Human rights Oscar

And the nominees for outstanding performance in the service of human rights are...

The Oscars are upon us and the Human Rights Foundation wants to provide Forbes readers with an opportunity to rank celebrities for their notable accomplishments outside of their entertainment careers.

Many high profile entertainers, athletes, and artists, like this year's Oscar contenders Martin Scorsese and George Clooney, instead of resting on their laurels between films, have thrown their A-list weight behind various human rights causes.

Here, you'll get a chance to comment on the celebrities you think have done the most for human rights and some who have been big human rights disappointments. Nominees for Outstanding Human Rights Work:

1) Christian Bale

Christian Bale, best known for his portrayal of the ultimate playboy-meets-superhero, Batman, proves to be a champion for justice off-screen as well. While promoting his latest film, The Flowers of War, in China, Bale was detained when visiting Chen Guangcheng, a blind human rights activist and lawyer placed under house arrest. Despite being physically harassed by Chinese authorities at a makeshift checkpoint, Bale demanded to see the "free man." His pleas fell on deaf ears and he had to turn back (his car trailed by authorities of that police state for 40 minutes), but his determination is commendable. "What I really wanted to do was to meet the man, shake his hand and say what an inspiration he is," said Bale.

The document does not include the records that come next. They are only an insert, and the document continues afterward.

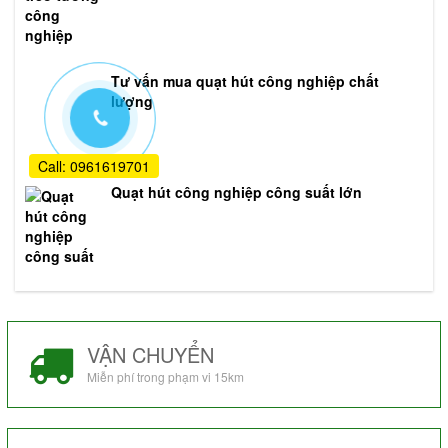
Tư vấn mua quạt hút công nghiệp chất
lượng
Call: 0961619701
Quạt hút công nghiệp công suất lớn
VẬN CHUYỂN
Miễn phí trong phạm vi 15km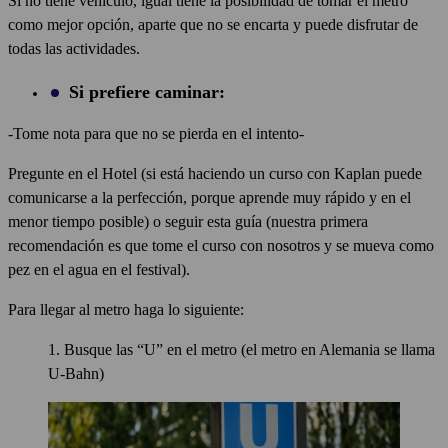
Si no tiene vehículo, igual tiene la posibilidad de tomar el metro
como mejor opción, aparte que no se encarta y puede disfrutar de
todas las actividades.
Si prefiere caminar:
-Tome nota para que no se pierda en el intento-
Pregunte en el Hotel (si está haciendo un curso con Kaplan puede
comunicarse a la perfección, porque aprende muy rápido y en el
menor tiempo posible) o seguir esta guía (nuestra primera
recomendación es que tome el curso con nosotros y se mueva como
pez en el agua en el festival).
Para llegar al metro haga lo siguiente:
Busque las “U” en el metro (el metro en Alemania se llama
U-Bahn)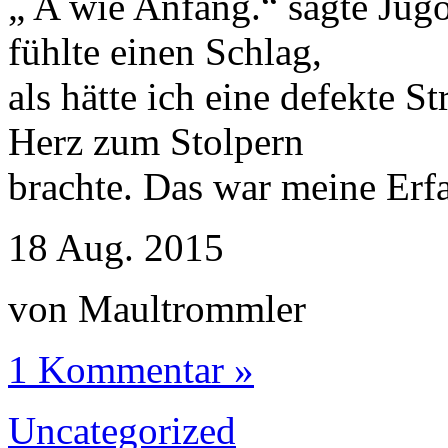
„ A wie Anfang.“ sagte Jug
fühlte einen Schlag,
als hätte ich eine defekte S
Herz zum Stolpern
brachte. Das war meine Erf
18
Aug.
2015
von Maultrommler
1 Kommentar »
Uncategorized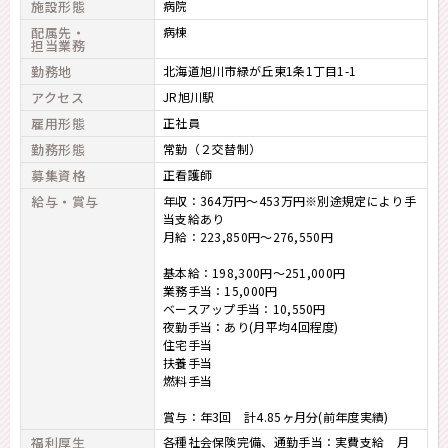
施設形態
病院
配属先・
病棟
担当業務
勤務地
北海道旭川市緑が丘東1条1丁目1-1
アクセス
JR旭川駅
雇用形態
正社員
勤務形態
常勤（２交替制）
募集資格
正看護師
給与・賞与
年収：364万円～453万円※別途規定により手
当支給あり
月給：223,850円～276,550円
基本給：198,300円～251,000円
業務手当：15,000円
ベースアップ手当：10,550円
夜勤手当：あり(月平均4回程度)
住宅手当
扶養手当
燃料手当
賞与：年3回 計4.85ヶ月分(前年度実績)
福利厚生
各種社会保険完備、通勤手当：実費支給 月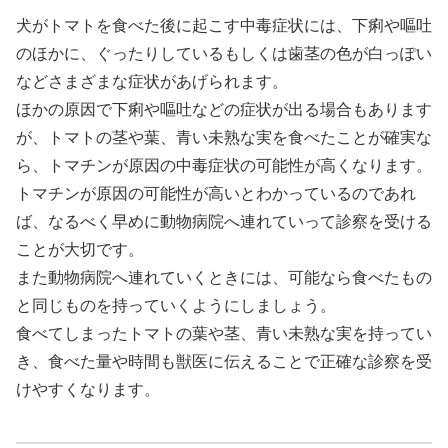
犬がトマトを食べた後に起こす中毒症状には、下痢や嘔吐
のほかに、ぐったりしているもしくは歯茎の色が白っぽい
などさまざまな症状があげられます。
ほかの原因で下痢や嘔吐などの症状が出る場合もあります
が、トマトの茎や葉、青い未熟な実を食べたことが確実な
ら、トマチンが原因の中毒症状の可能性が高くなります。
トマチンが原因の可能性が高いとわかっているのであれ
ば、なるべく早めに動物病院へ連れていって診察を受ける
ことが大切です。
また動物病院へ連れていくときには、可能なら食べたもの
と同じものを持っていくようにしましょう。
食べてしまったトマトの葉や茎、青い未熟な実を持ってい
き、食べた量や時間も獣医に伝えることで正確な診察を受
けやすくなります。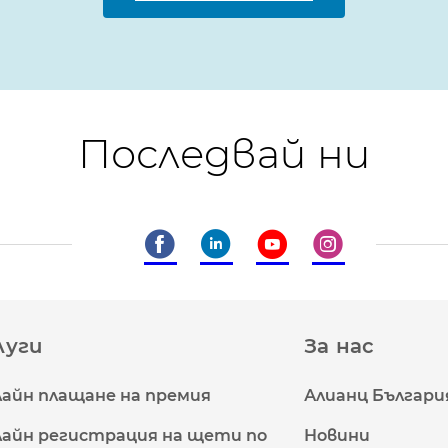
Последвай ни
луги
За нас
айн плащане на премия
Алианц Българи
айн регистрация на щети по
Новини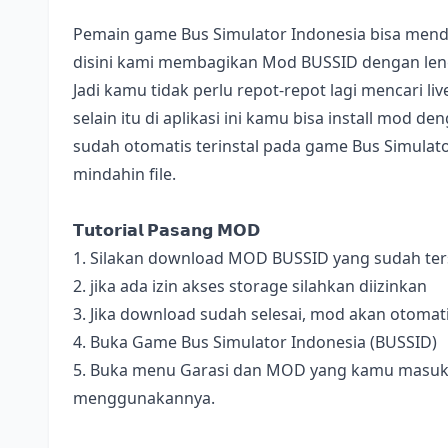
Pemain game Bus Simulator Indonesia bisa mend
disini kami membagikan Mod BUSSID dengan lengk
Jadi kamu tidak perlu repot-repot lagi mencari l
selain itu di aplikasi ini kamu bisa install mod 
sudah otomatis terinstal pada game Bus Simulator
mindahin file.
𝗧𝘂𝘁𝗼𝗿𝗶𝗮𝗹 𝗣𝗮𝘀𝗮𝗻𝗴 𝗠𝗢𝗗
1. Silakan download MOD BUSSID yang sudah terse
2. jika ada izin akses storage silahkan diizinkan
3. Jika download sudah selesai, mod akan otomat
4. Buka Game Bus Simulator Indonesia (BUSSID)
5. Buka menu Garasi dan MOD yang kamu masukan 
menggunakannya.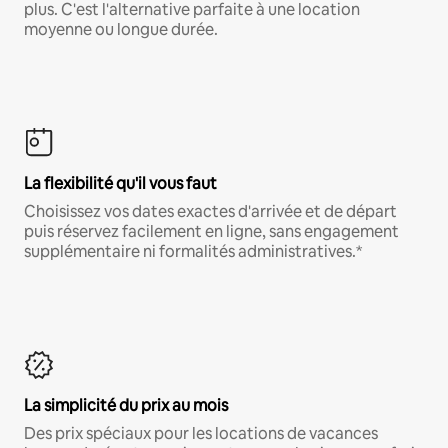
plus. C'est l'alternative parfaite à une location
moyenne ou longue durée.
La flexibilité qu'il vous faut
Choisissez vos dates exactes d'arrivée et de départ
puis réservez facilement en ligne, sans engagement
supplémentaire ni formalités administratives.*
La simplicité du prix au mois
Des prix spéciaux pour les locations de vacances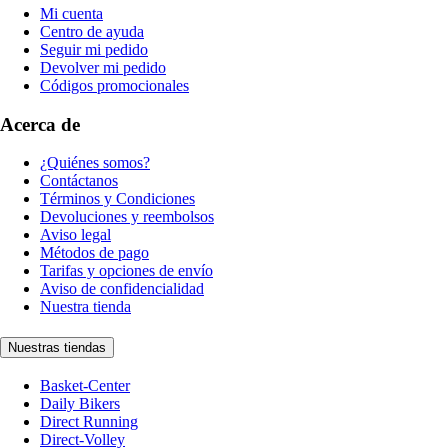
Mi cuenta
Centro de ayuda
Seguir mi pedido
Devolver mi pedido
Códigos promocionales
Acerca de
¿Quiénes somos?
Contáctanos
Términos y Condiciones
Devoluciones y reembolsos
Aviso legal
Métodos de pago
Tarifas y opciones de envío
Aviso de confidencialidad
Nuestra tienda
Nuestras tiendas
Basket-Center
Daily Bikers
Direct Running
Direct-Volley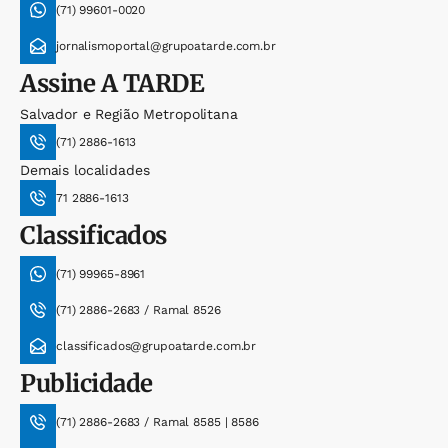
(71) 99601-0020
jornalismoportal@grupoatarde.com.br
Assine
A TARDE
Salvador e Região Metropolitana
(71) 2886-1613
Demais localidades
71 2886-1613
Classificados
(71) 99965-8961
(71) 2886-2683 / Ramal 8526
classificados@grupoatarde.com.br
Publicidade
(71) 2886-2683 / Ramal 8585 | 8586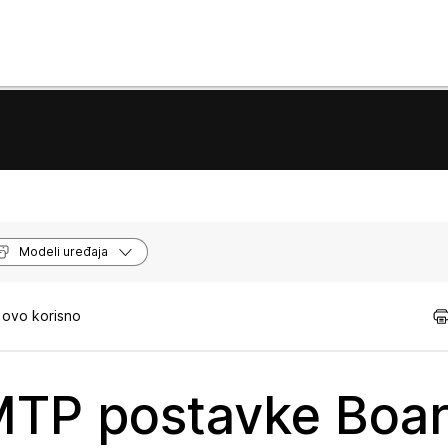
Modeli uređaja
 ovo korisno
MTP postavke Boar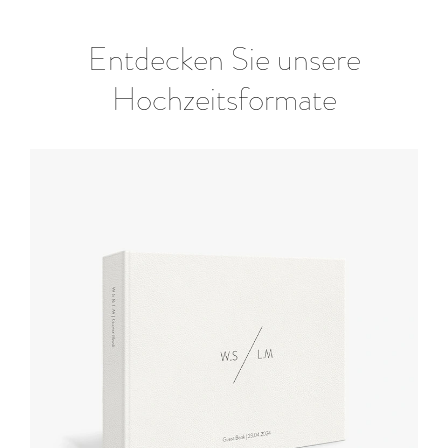
Entdecken Sie unsere
Hochzeitsformate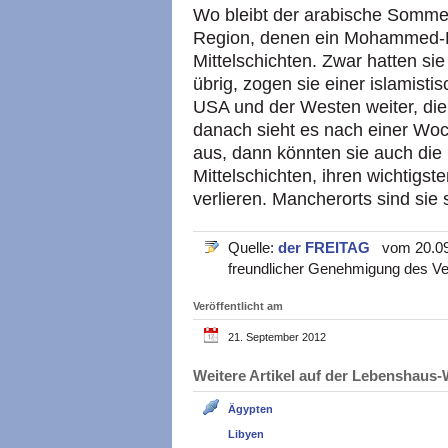
Wo bleibt der arabische Sommer
Region, denen ein Mohammed-Fi
Mittelschichten. Zwar hatten sie 
übrig, zogen sie einer islamist
USA und der Westen weiter, die
danach sieht es nach einer Woc
aus, dann könnten sie auch die
Mittelschichten, ihren wichtigs
verlieren. Mancherorts sind sie 
Quelle:
der FREITAG
vom 20.09.2
freundlicher Genehmigung des Ve
Veröffentlicht am
21. September 2012
Weitere Artikel auf der Lebenshau
Ägypten
Libyen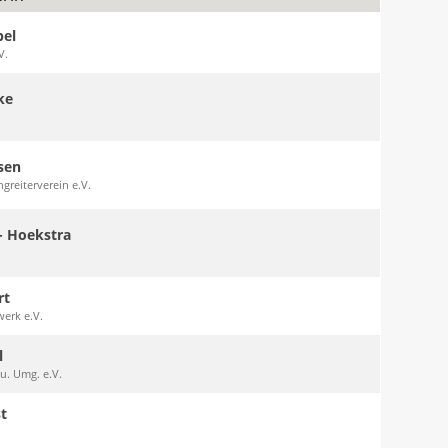
bel
V.
ke
sen
greiterverein e.V.
- Hoekstra
rt
werk e.V.
l
u. Umg. e.V.
t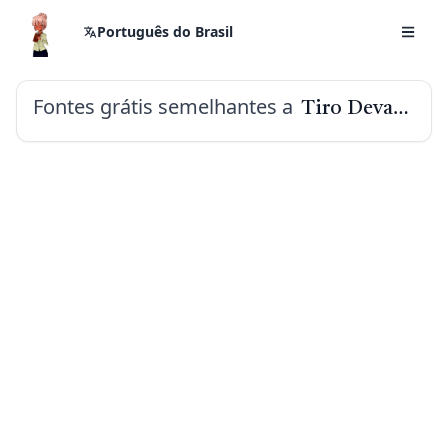
Português do Brasil
Fontes grátis semelhantes a
Tiro Devanagari Hindi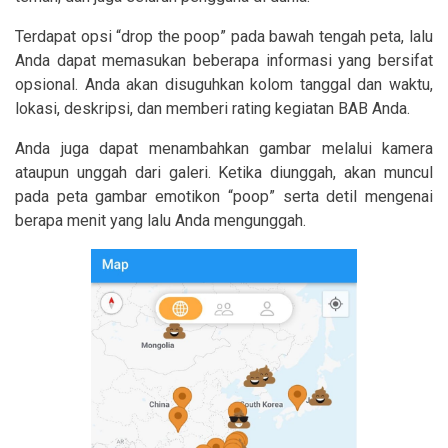
Terdapat opsi “drop the poop” pada bawah tengah peta, lalu
Anda dapat memasukan beberapa informasi yang bersifat
opsional. Anda akan disuguhkan kolom tanggal dan waktu,
lokasi, deskripsi, dan memberi rating kegiatan BAB Anda.
Anda juga dapat menambahkan gambar melalui kamera
ataupun unggah dari galeri. Ketika diunggah, akan muncul
pada peta gambar emotikon “poop” serta detil mengenai
berapa menit yang lalu Anda mengunggah.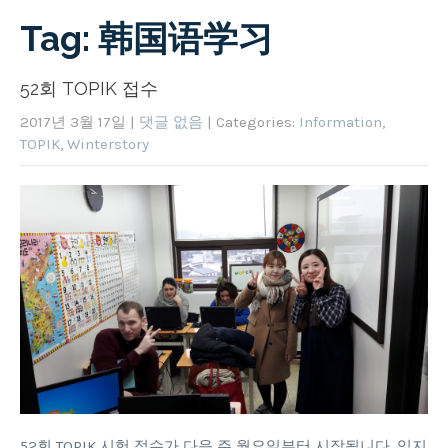
Tag: 韩国语学习
52회 TOPIK 접수
2017년 3월 17일
|
댓글 없음
| Categories:
Information
,
TOPIK
,
Winterstory
52회 TOPIK 시험 접수가 다음 주 월요일부터 시작됩니다. 잊지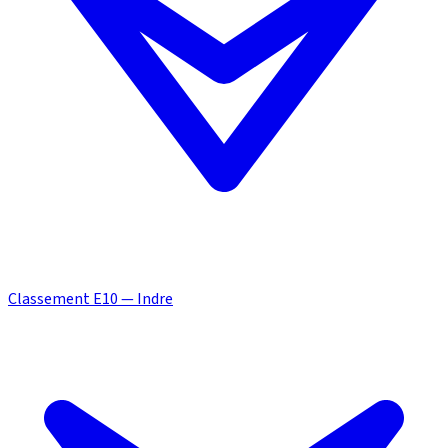
Classement E10 — Indre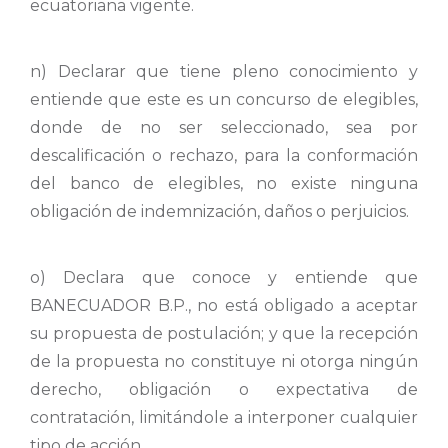
ecuatoriana vigente.
n) Declarar que tiene pleno conocimiento y
entiende que este es un concurso de elegibles,
donde de no ser seleccionado, sea por
descalificación o rechazo, para la conformación
del banco de elegibles, no existe ninguna
obligación de indemnización, daños o perjuicios.
o) Declara que conoce y entiende que
BANECUADOR B.P., no está obligado a aceptar
su propuesta de postulación; y que la recepción
de la propuesta no constituye ni otorga ningún
derecho, obligación o expectativa de
contratación, limitándole a interponer cualquier
tipo de acción.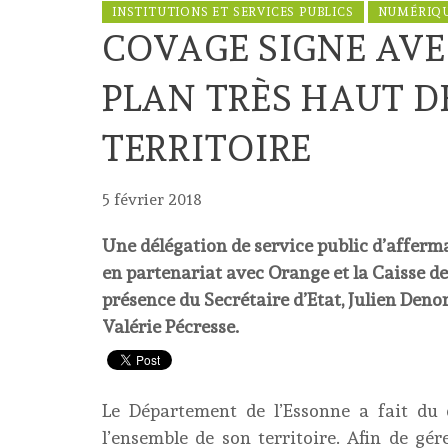
INSTITUTIONS ET SERVICES PUBLICS
NUMÉRIQ
COVAGE SIGNE AVE
PLAN TRÈS HAUT D
TERRITOIRE
5 février 2018
Une délégation de service public d’affer
en partenariat avec Orange et la Caisse de
présence du Secrétaire d’Etat, Julien Deno
Valérie Pécresse.
Le Département de l’Essonne a fait du
l’ensemble de son territoire. Afin de g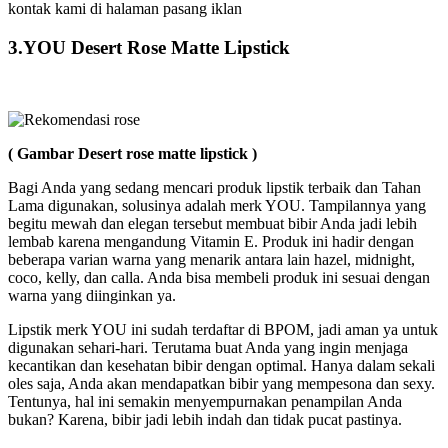
kontak kami di halaman pasang iklan
3.YOU Desert Rose Matte Lipstick
( Gambar Desert rose matte lipstick )
Bagi Anda yang sedang mencari produk lipstik terbaik dan Tahan
Lama digunakan, solusinya adalah merk YOU. Tampilannya yang
begitu mewah dan elegan tersebut membuat bibir Anda jadi lebih
lembab karena mengandung Vitamin E. Produk ini hadir dengan
beberapa varian warna yang menarik antara lain hazel, midnight,
coco, kelly, dan calla. Anda bisa membeli produk ini sesuai dengan
warna yang diinginkan ya.
Lipstik merk YOU ini sudah terdaftar di BPOM, jadi aman ya untuk
digunakan sehari-hari. Terutama buat Anda yang ingin menjaga
kecantikan dan kesehatan bibir dengan optimal. Hanya dalam sekali
oles saja, Anda akan mendapatkan bibir yang mempesona dan sexy.
Tentunya, hal ini semakin menyempurnakan penampilan Anda
bukan? Karena, bibir jadi lebih indah dan tidak pucat pastinya.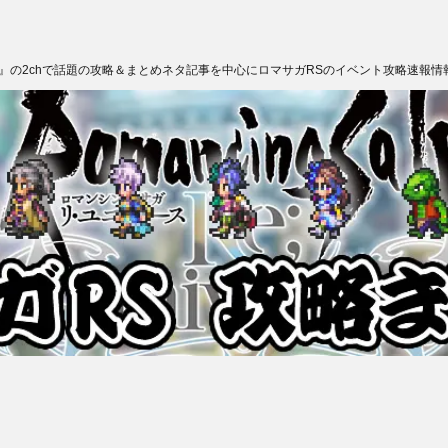
ス』の2chで話題の攻略＆まとめネタ記事を中心にロマサガRSのイベント攻略速報情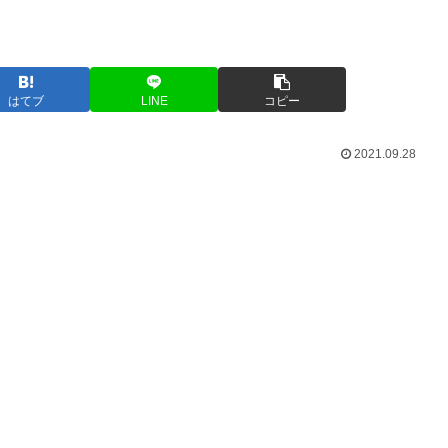
はてブ
LINE
コピー
2021.09.28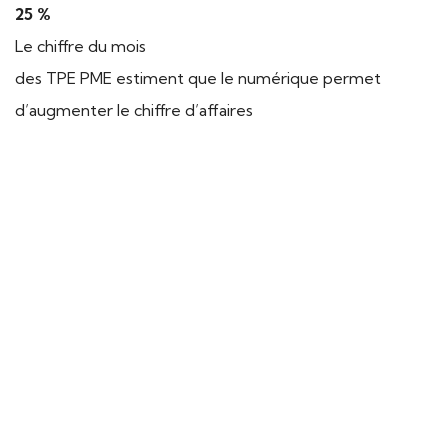
25 %
Le chiffre du mois
des TPE PME estiment que le numérique permet
d’augmenter le chiffre d’affaires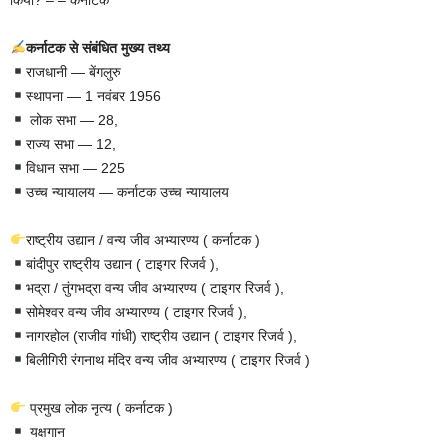
कर्नाटक से संबंधित मुख्य तथ्य
राजधानी — बेंगलुरु
स्थापना — 1 नवंबर 1956
लोक सभा — 28,
राज्य सभा — 12,
विधान सभा — 225
उच्च न्यायालय — कर्नाटक उच्च न्यायालय
राष्ट्रीय उद्यान / वन्य जीव अभ्यारण्य ( कर्नाटक )
बांदीपुर राष्ट्रीय उद्यान ( टाइगर रिजर्व ),
भद्रा / तुंगभद्रा वन्य जीव अभ्यारण्य ( टाइगर रिजर्व ),
सोमेश्वर वन्य जीव अभ्यारण्य ( टाइगर रिजर्व ),
नागरहोल (राजीव गांधी) राष्ट्रीय उद्यान ( टाइगर रिजर्व ),
बिलीगिरी रंगनाथ मंदिर वन्य जीव अभ्यारण्य ( टाइगर रिजर्व )
प्रमुख लोक नृत्य ( कर्नाटक )
यक्षगान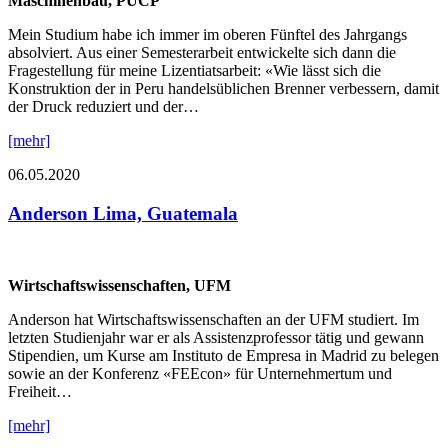
Maschinenbau, PUCP
Mein Studium habe ich immer im oberen Fünftel des Jahrgangs
absolviert. Aus einer Semesterarbeit entwickelte sich dann die
Fragestellung für meine Lizentiatsarbeit: «Wie lässt sich die
Konstruktion der in Peru handelsüblichen Brenner verbessern, damit
der Druck reduziert und der…
[mehr]
06.05.2020
Anderson Lima, Guatemala
Wirtschaftswissenschaften, UFM
Anderson hat Wirtschaftswissenschaften an der UFM studiert. Im
letzten Studienjahr war er als Assistenzprofessor tätig und gewann
Stipendien, um Kurse am Instituto de Empresa in Madrid zu belegen
sowie an der Konferenz «FEEcon» für Unternehmertum und
Freiheit…
[mehr]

2) George Clooney, Don Cheadle, Matt Damon, and Brad Pitt

Hollywood's frontmen, George Clooney, Don Cheadle, Matt Damon, and Brad Pitt, along with film producer, Jerry Weintraub, founded Not on Our Watch, an organization that aims to draw attention to putting an end to mass atrocities. Since its creation, they have spoken at senate hearings demanding for attention to the Sudanese genocide, provided aid to the estimated 150,000 Burmese refugees on the Thai-Burma border, and visited crisis areas such as Zimbabwe to draw international attention to the situations on the ground. In a recent interview in Vanity Fair, Clooney said his real-life heroes include "anyone who runs toward danger, and not away from it. Not only military and firemen, but aid workers and journalists."

3) Garry Kasparov

Though Garry Kasparov may have retired from professional chess in 2005, the celebrated grandmaster has devoted himself to human rights advocacy. In March 2007, he helped organize two rallies against the policies of Russian autocrat Vladimir Putin, and later that year entered the Russian presidential race. He withdrew two months later when he was unable to rent a meeting hall for at least 500 of his supporters to assemble to endorse his candidacy, as required by Russian law. Putin's government had pressured real estate owners to not rent meeting halls to Kasparov. Since then, Kasparov tirelessly travels major world cities exposing the financial corruption, human rights violations, and erosion of rule of law occurring in his homeland. He is currently chairman of the United Civil Front, a pro-democracy organization fighting Russia's "Party of Swindlers and Thieves."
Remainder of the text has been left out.